# DATA SUPPLIED
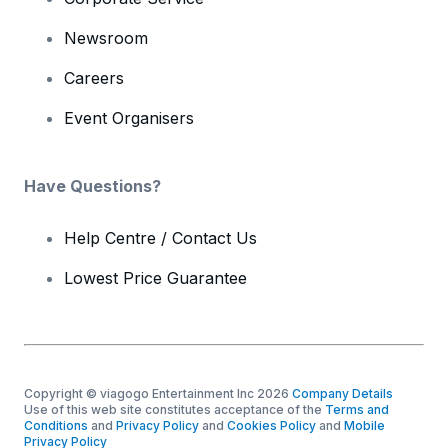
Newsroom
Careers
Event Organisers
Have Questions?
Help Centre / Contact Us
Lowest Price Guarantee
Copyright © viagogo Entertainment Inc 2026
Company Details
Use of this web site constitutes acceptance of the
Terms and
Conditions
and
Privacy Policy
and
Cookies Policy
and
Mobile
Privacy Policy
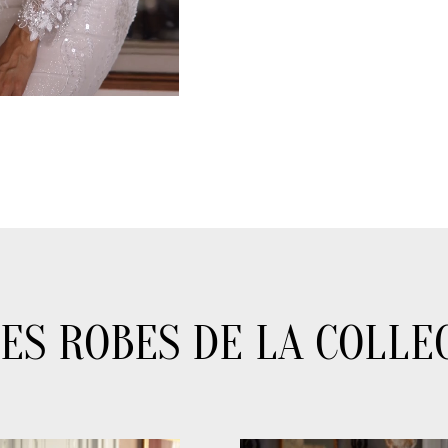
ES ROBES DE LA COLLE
--
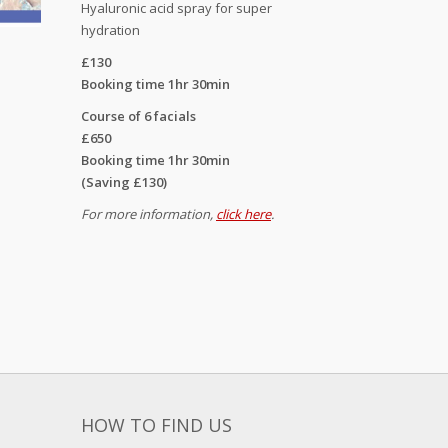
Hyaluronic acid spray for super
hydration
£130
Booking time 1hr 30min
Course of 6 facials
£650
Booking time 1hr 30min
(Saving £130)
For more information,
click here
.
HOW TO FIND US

# ABOUT THIS TASK
From the records above, write out exactly the lines that begin at the line with "Lowest Price Guarantee" and end at the line with "ES ROBES DE LA COLLE". Pictures must not appear in the output.

# WORKED SOLUTION
Lowest Price Guarantee
Copyright © viagogo Entertainment Inc 2026
Company Details
Use of this web site constitutes acceptance of the
Terms and
Conditions
and
Privacy Policy
and
Cookies Policy
and
Mobile
Privacy Policy
ES ROBES DE LA COLLE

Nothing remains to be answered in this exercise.